How hazel eyes compare to brown eyes
Hazel Eyes | Brown Eyes |
---|---|
Contain a mix of eumelanin (brown) and pheomelanin (golden/yellow) pigments | Contain mainly eumelanin which makes them appear darker |
Appear to shift between brown, greenish and light golden shades | Appear dark brown or blackish-brown |
Lighting changes eye color by illuminating different pigments | Always appear brown regardless of lighting |
While hazel and brown eyes may look similar in some conditions, hazel eyes have a degree of color variation not seen in pure brown eyes. The pheomelanin in hazel irises gives them a lighter, golden-green appearance in certain lights that contrasts with the darker, uniform brown of true brown eyes.
Genetics behind hazel eyes
Hazel eyes arise from a genetic combination of variants for both light and dark pigments. Key genes involved in hazel eye color include:
– OCA2 & HERC2: These genes help produce eumelanin and determine overall eye color intensity. Variants reduce brown pigment levels in hazel eyes.
– SLC24A4: This gene controls golden-yellow pheomelanin production. Specific variants unique to hazel eyes increase pheomelanin.
– TYRP1 & TYR: These help regulate total melanin production. Mutations can favor pheomelanin over eumelanin.
To have hazel eyes, a person must inherit one set of variants permitting eumelanin production, along with another set allowing higher pheomelanin levels compared to brown eyes. This blend results in the hazel eye’s multi-colored appearance.
Hazel eye color over a lifetime
While hazel eye color is mostly stable, some subtle shifts can occur over a lifetime:
– Newborns: Hazel-eyed babies are usually born with blue/gray eyes that start getting flecks of brown and gold in the first 6-12 months.
– Early childhood: By age 3, the eye typically has its final hazel color but may still lighten somewhat by age 5-6.
– Adulthood: Hazel eyes are most vivid and multi-colored between ages 15-50. Eye color is most stable during this time.
– Elder years: After age 70, hazel eyes may darken slightly as melanin levels decrease and the lenses yellow. But the hazel pattern remains.

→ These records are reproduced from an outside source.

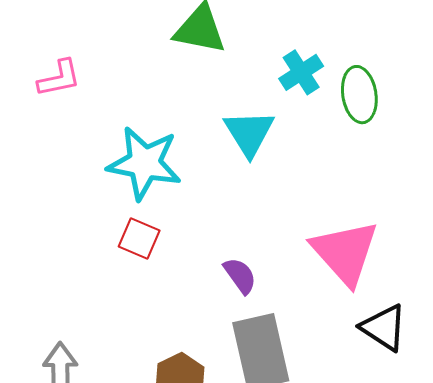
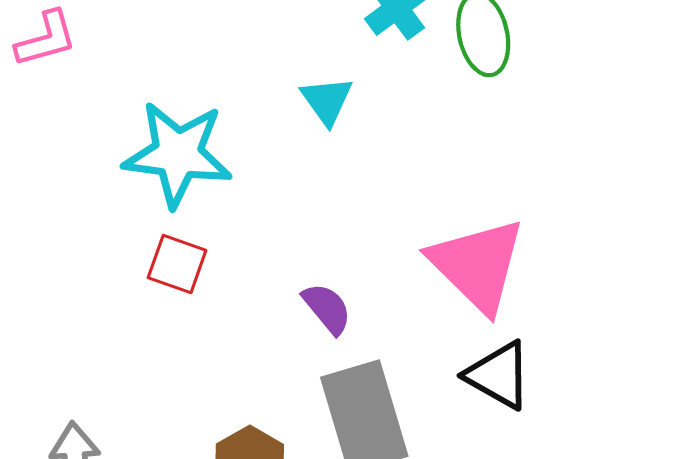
cyan triangle: (249, 133) -> (327, 101), size x0.7
black triangle: (384, 328) -> (499, 375), moved

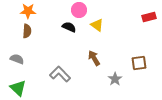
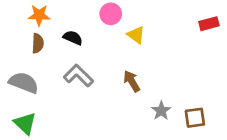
black semicircle: (69, 27) -> (73, 38), moved
gray semicircle: (17, 59) -> (24, 83), size x1.5
brown square: (139, 63) -> (195, 118), moved
gray L-shape: (60, 74) -> (78, 76), moved

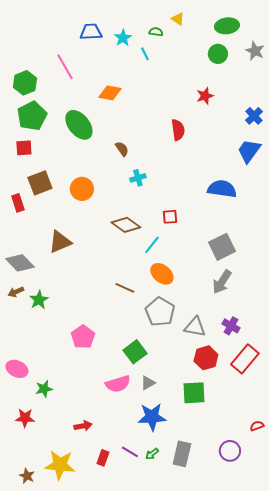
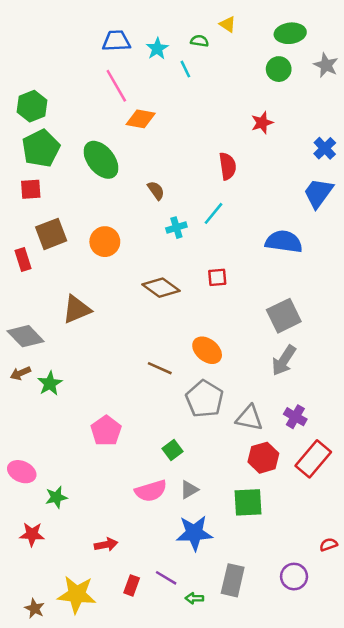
pink line: (65, 67) -> (116, 86), moved
cyan line: (152, 245) -> (213, 213), moved
green square: (135, 352) -> (173, 450), size x0.7
green arrow: (152, 454) -> (194, 598), moved, turned 40

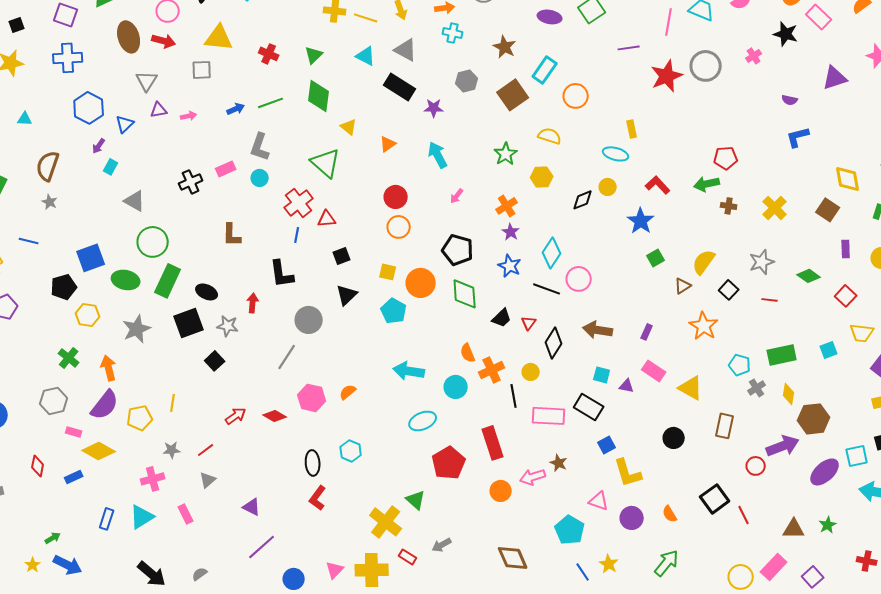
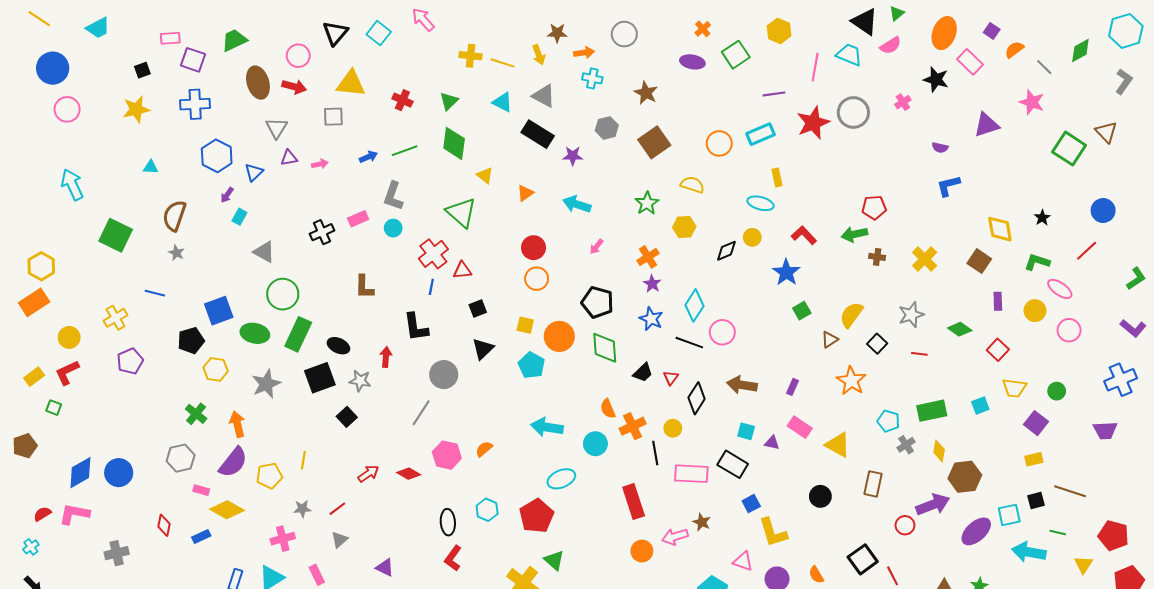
cyan rectangle: (545, 70) -> (761, 134), moved, turned 32
cyan arrow: (438, 155) -> (577, 204), turned -44
red pentagon: (449, 463) -> (537, 516), moved

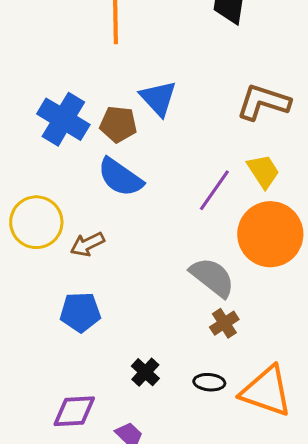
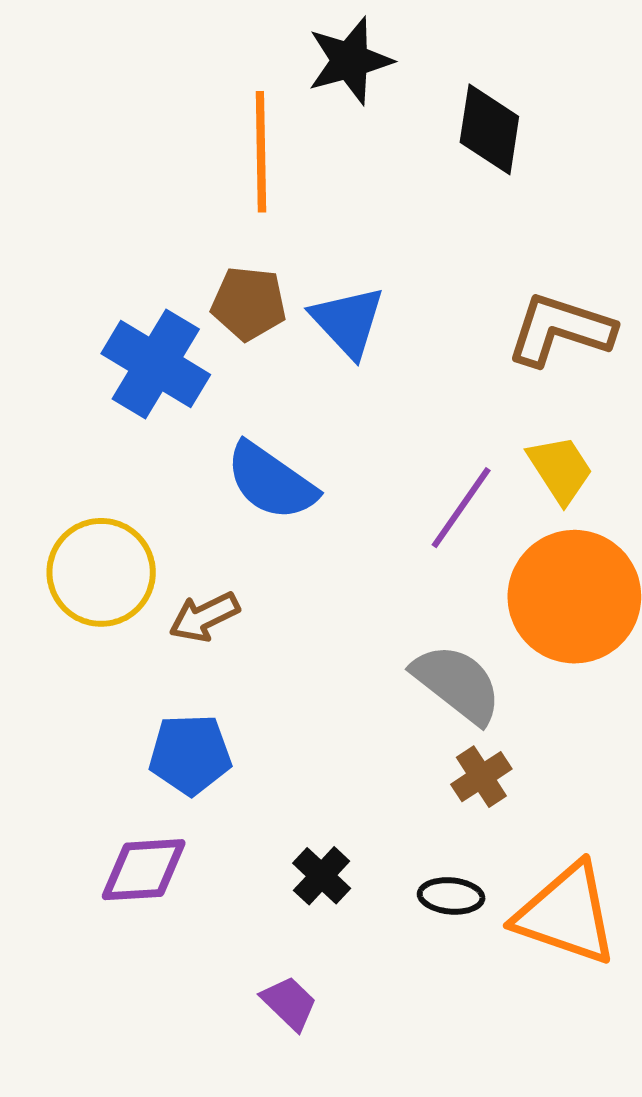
brown pentagon: (118, 124) -> (249, 303), moved
purple diamond: (74, 411) -> (144, 870), moved

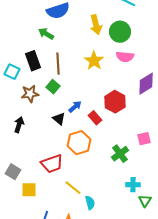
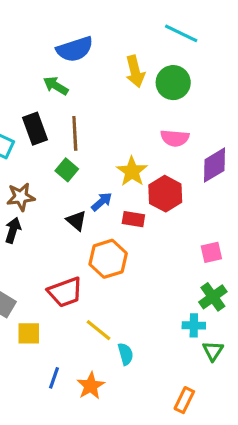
pink semicircle: (125, 57) -> (175, 138), moved
yellow star: (94, 61) -> (132, 171), moved
brown star: (30, 94) -> (21, 197), moved
red rectangle: (95, 118) -> (133, 219), turned -40
green cross: (120, 154) -> (213, 297), moved

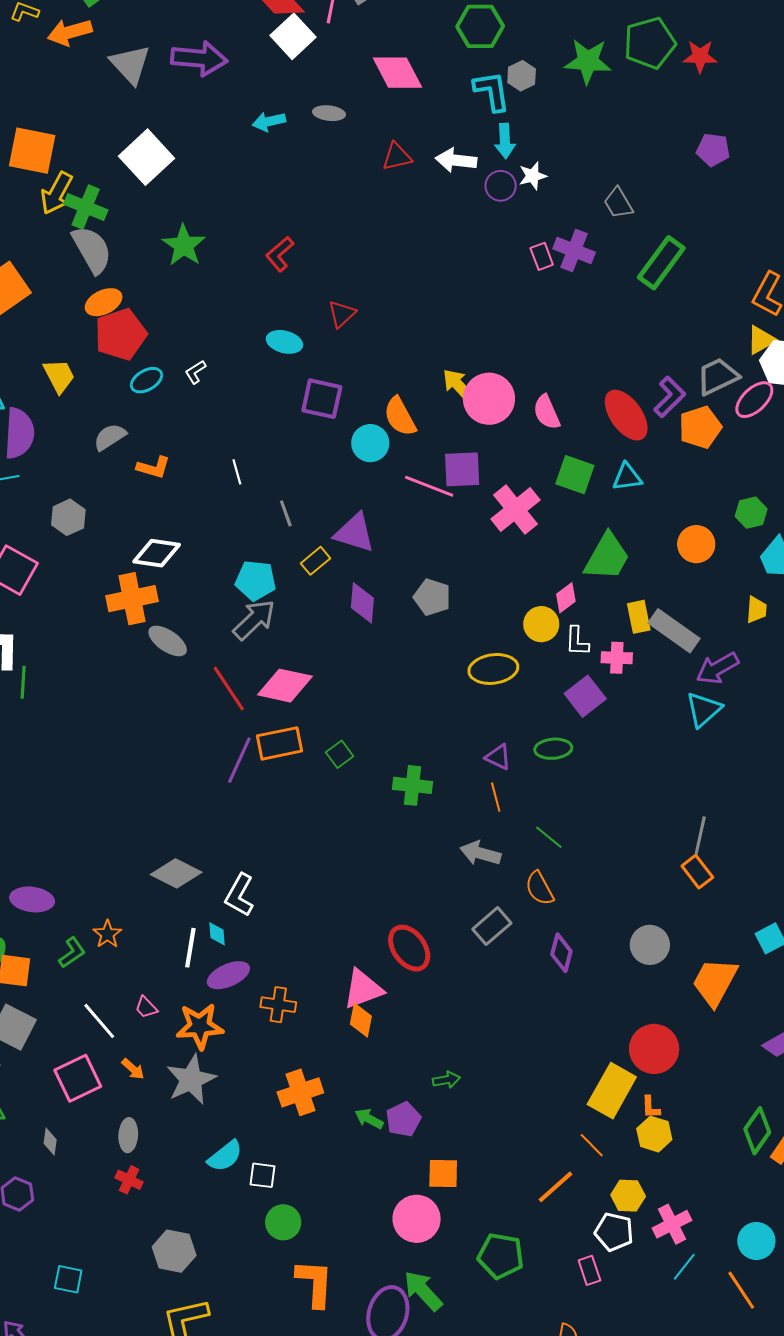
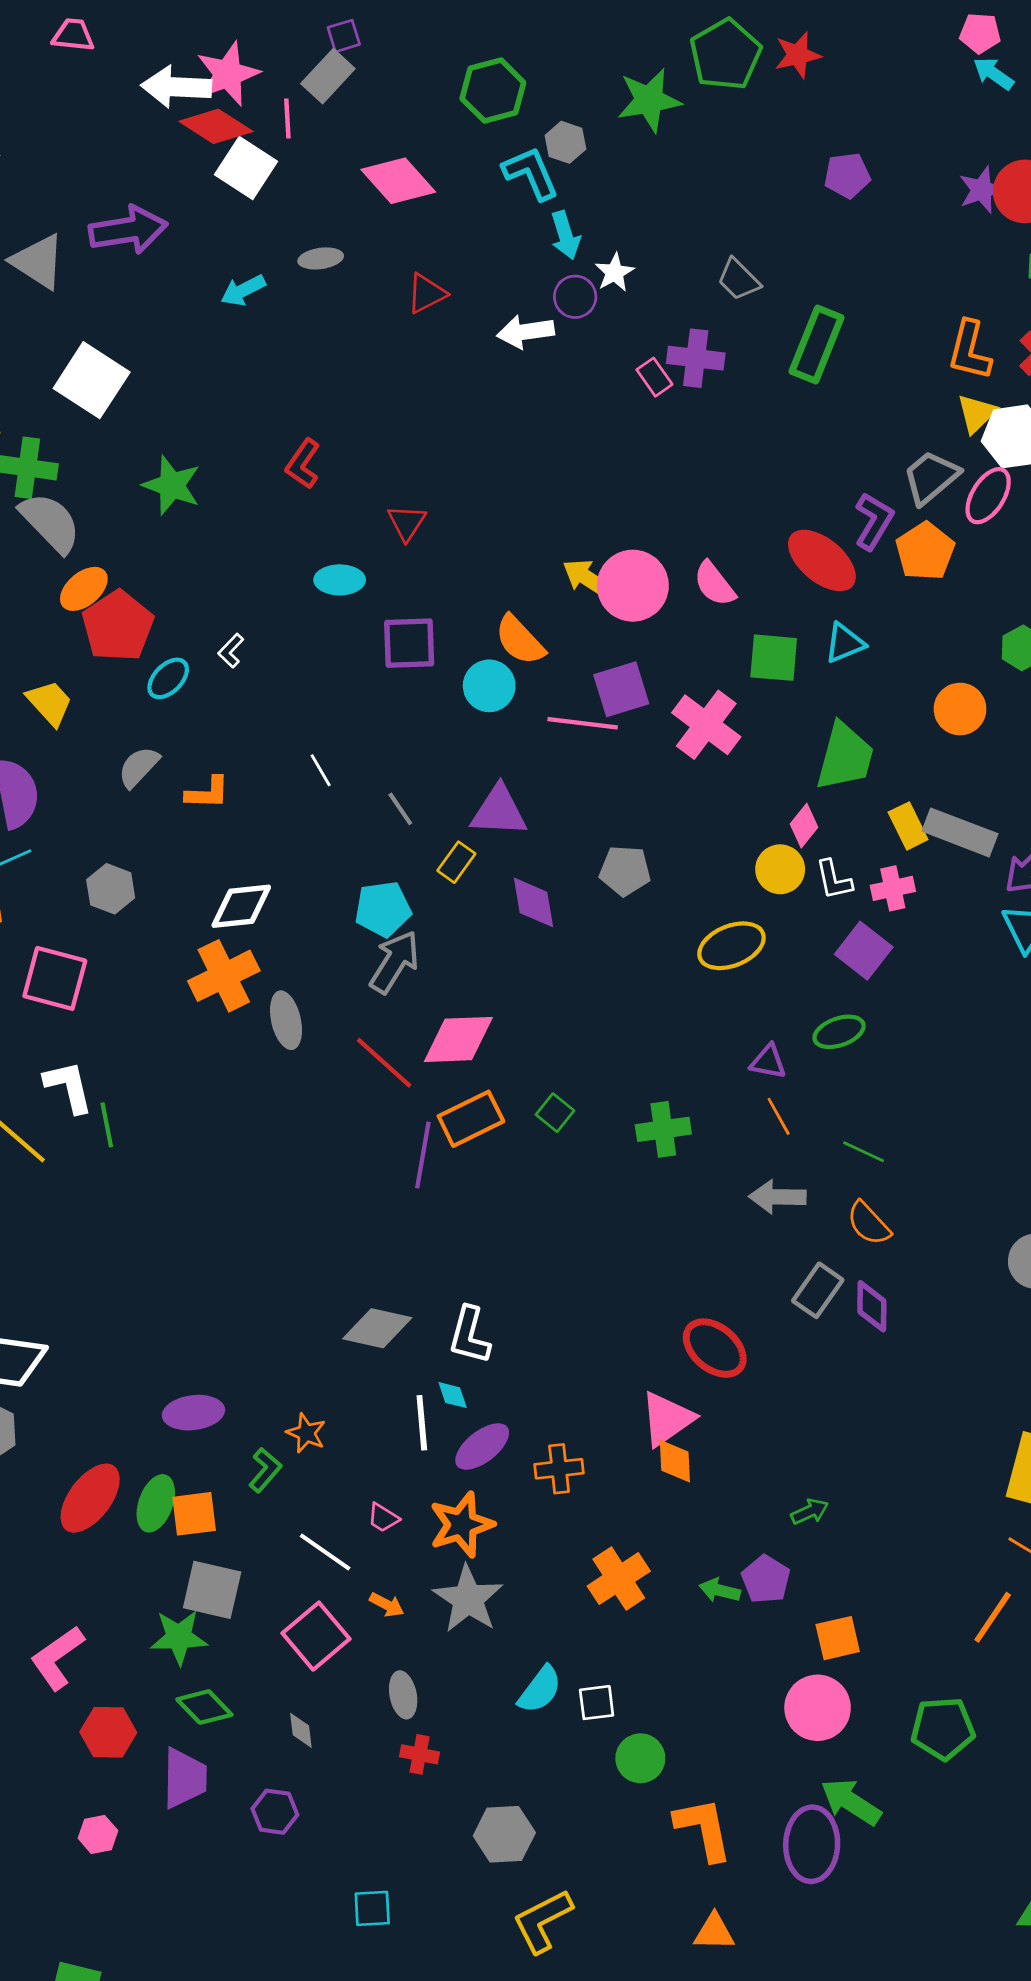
white arrow: (456, 160) -> (526, 332), moved
gray ellipse: (168, 641) -> (286, 1020), turned 57
purple diamond: (561, 953) -> (872, 1306), moved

Though the balance of pigments may fluctuate, hazel eyes remain a mix of brown, green, and golden shades throughout life.
Notable people with hazel eyes
Many celebrities and historical figures have hazel eyes:
– Actors: Vanessa Williams, Chris Pine, Robert Pattinson
– Musicians: Elvis Presley, Paul McCartney, Ariana Grande
– Models: Chrissy Teigen, Cara Delevingne
– Politicians: Joe Biden, Alexandria Ocasio-Cortez
– Athletes: Tom Brady, Megan Rapinoe
– Artists: Leonardo da Vinci, Claude Monet
– Writers: Virginia Woolf, Edgar Allan Poe, Emily Dickinson
Conclusion
In summary, hazel eyes may appear brownish or greenish-brown depending on factors like lighting, pupil size, and emotion. The unique blend of melanin pigments produces hazel eyes’ shifting multi-colored appearance. While hazel eyes look similar to brown at times, the presence of pheomelanin gives hazel a distinctive luminosity and green-golden flecks that set them apart. Though subtle color changes can occur from youth to old age, hazel eyes remain a beautiful hybrid of light and dark shades lifelong. So hazel eyes do sometimes look brown, but maintain their signature hue.